From d2bf6dfb020f5d22683b37ba84d38cbfb8f3b15e Mon Sep 17 00:00:00 2001
From: Benoit Favre <benoit.favre@lis-lab.fr>
Date: Tue, 2 Jun 2020 10:35:09 +0200
Subject: [PATCH] add compatibility with bibliovid data

---
 data.py  | 16 +++++++++++++++-
 model.py | 37 ++++++++++++++++++++++++++++---------
 2 files changed, 43 insertions(+), 10 deletions(-)
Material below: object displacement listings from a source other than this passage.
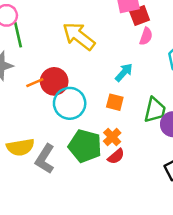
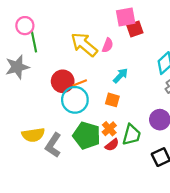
pink semicircle: (146, 36) -> (108, 45), moved
orange line: (35, 83) -> (80, 83), moved
green trapezoid: (155, 110) -> (132, 135), moved

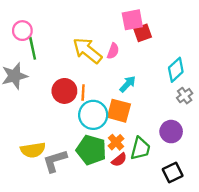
orange line: (80, 83) -> (83, 92), turned -64
cyan circle: (75, 100) -> (93, 115), moved
orange square: (112, 100) -> (119, 111), size x1.5
gray L-shape: (53, 145) -> (55, 161), turned 40

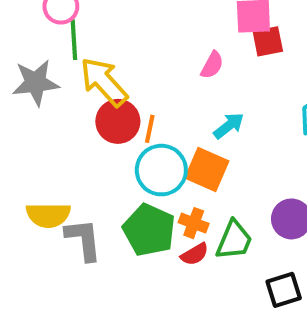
yellow arrow: (87, 51) -> (104, 82), moved
orange cross: (116, 142) -> (194, 223), turned -35
gray L-shape: (55, 161) -> (83, 240), turned 92

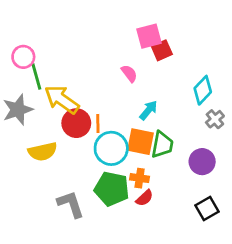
pink semicircle: (212, 65) -> (129, 73), turned -54
yellow semicircle: (48, 215) -> (43, 152), moved
green trapezoid: (234, 240) -> (162, 145), moved

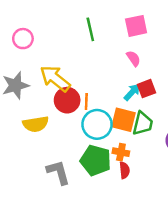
red square: (162, 50) -> (147, 89), moved
pink semicircle: (129, 73) -> (133, 58), moved
green line: (36, 76) -> (90, 29), moved
red semicircle: (145, 198) -> (124, 170), turned -56

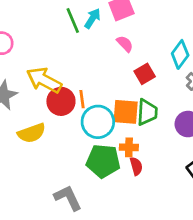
cyan arrow: (132, 92) -> (92, 18), moved
gray L-shape: (58, 172) -> (68, 198), moved

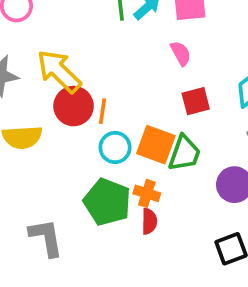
cyan circle: (98, 122) -> (115, 147), size x0.7

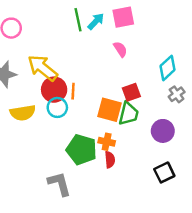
red square: (196, 101) -> (131, 92), moved
cyan circle: (115, 147) -> (57, 107), moved
gray L-shape: (46, 238) -> (59, 184), moved

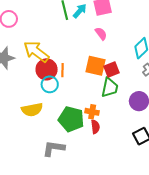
orange square: (110, 110) -> (95, 66), moved
yellow semicircle: (23, 113) -> (32, 110), moved
gray L-shape: (59, 184) -> (54, 148), turned -65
diff --git a/data.py b/data.py
index 6891e11..ef21491 100644
--- a/data.py
+++ b/data.py
@@ -24,10 +24,17 @@ def to_int(tokenizer, label_vocab, hparams, dataset):
   int_labels = []
   sorted_labels = list(sorted(label_vocab.keys(), key=label_vocab.get))
 
-  for article in dataset:
+  for i, article in enumerate(dataset):
+    for feature in hparams.selected_features:
+      if feature not in article or article[feature] is None:
+        article[feature] = ''
     text = ' | '.join([''.join(article[feature]) for feature in hparams.selected_features])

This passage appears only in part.